« L’ego croit jouer seul la pièce de sa vie, mais le Soi en est le théâtre, le metteur en scène et le témoin. » Valérie GALENO-DELOGU
Sur la scène intérieure, un acteur paraît. Il se nomme « Ego ». Costume ajusté, gestes assurés, il croit que toute la pièce dépend de lui. Il parle fort, prend la lumière, se prend pour l’auteur, le metteur en scène et le roi à la fois. Mais derrière le rideau, les coulisses bruissent : une armée de voix oubliées attend son heure.
L’ombre se lève, première révolte. Figures refoulées, émotions bâillonnées : colère, honte, désirs interdits. Elles envahissent le plateau, bousculent l’acteur. L’Ego hésite : fuir, se battre, ou accueillir ? C’est son premier passage, accepter que la pièce n’est pas faite de lumière seule.
Puis surgissent d’autres personnages, étranges et fascinants : le féminin inspirateur, le masculin porteur d’élan.

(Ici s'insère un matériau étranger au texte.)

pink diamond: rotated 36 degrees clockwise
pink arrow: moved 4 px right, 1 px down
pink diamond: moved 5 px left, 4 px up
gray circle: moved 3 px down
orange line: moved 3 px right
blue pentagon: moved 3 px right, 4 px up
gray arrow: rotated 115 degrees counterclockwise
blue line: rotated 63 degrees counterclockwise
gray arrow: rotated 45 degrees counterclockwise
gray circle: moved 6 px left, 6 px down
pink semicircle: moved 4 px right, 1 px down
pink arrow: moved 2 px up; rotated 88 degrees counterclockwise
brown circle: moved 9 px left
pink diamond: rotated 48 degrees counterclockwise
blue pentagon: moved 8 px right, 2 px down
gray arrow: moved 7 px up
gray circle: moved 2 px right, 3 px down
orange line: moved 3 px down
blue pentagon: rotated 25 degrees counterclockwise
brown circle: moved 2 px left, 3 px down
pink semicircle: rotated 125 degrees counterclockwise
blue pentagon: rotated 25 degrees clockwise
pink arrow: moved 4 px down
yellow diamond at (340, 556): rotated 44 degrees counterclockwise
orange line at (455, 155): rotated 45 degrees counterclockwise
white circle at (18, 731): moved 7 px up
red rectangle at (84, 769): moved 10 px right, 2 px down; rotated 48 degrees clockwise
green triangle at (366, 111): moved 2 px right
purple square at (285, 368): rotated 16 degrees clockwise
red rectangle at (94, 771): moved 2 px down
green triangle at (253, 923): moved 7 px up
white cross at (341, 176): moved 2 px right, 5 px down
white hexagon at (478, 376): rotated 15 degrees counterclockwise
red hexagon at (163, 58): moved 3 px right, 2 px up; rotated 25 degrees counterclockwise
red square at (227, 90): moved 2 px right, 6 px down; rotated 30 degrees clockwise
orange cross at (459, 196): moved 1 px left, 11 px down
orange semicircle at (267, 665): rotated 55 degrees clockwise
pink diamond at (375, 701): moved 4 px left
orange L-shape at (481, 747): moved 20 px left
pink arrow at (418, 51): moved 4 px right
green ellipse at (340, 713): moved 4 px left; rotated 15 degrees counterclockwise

Parfois séducteurs, parfois terribles, ils sont médiateurs. Ils tendent des miroirs, ouvrent des passages vers des royaumes plus vastes. L’Ego danse, lutte, s’accorde. Le dialogue s’installe.
La scène se métamorphose alors. Les décors se couvrent de symboles : forêts de rêves, océans mythiques, figures d’archétypes. Le langage ordinaire se tait, remplacé par celui des images. L’Ego apprend à marcher dans ce théâtre mouvant, à laisser l’imaginaire guider ses gestes.
Au centre, une lumière douce apparaît. C’est le cœur de la scène. Ici, les contraires s’équilibrent. L’acteur cesse de dominer, il devient médiateur. Sa danse s’adoucit, ses gestes s’harmonisent. Il comprend que sa tâche n’est pas de régner mais de relier.
Et puis, un silence tombe. Plus de décor, plus de voix. Quelque chose d’immense traverse le théâtre : le numineux, l’infini, le mystère. L’acteur tremble, car il n’est plus le maître. Sa voix se brise, ses gestes deviennent offrande.
Enfin, le rideau s’ouvre sur un espace sans bord. L’Ego découvre qu’il n’est qu’un fragment d’une totalité vivante. Le Soi est là, invisible et pourtant partout : spectateur, metteur en scène, et théâtre lui-même. L’acteur n’est pas effacé : il trouve enfin sa juste place, interprète d’une œuvre infinie.
La pièce n’a pas de fin. Chaque geste, chaque souffle, rejoue ce drame éternel : l’ego qui croit être tout et le Soi qui doucement le rappelle à l’unité.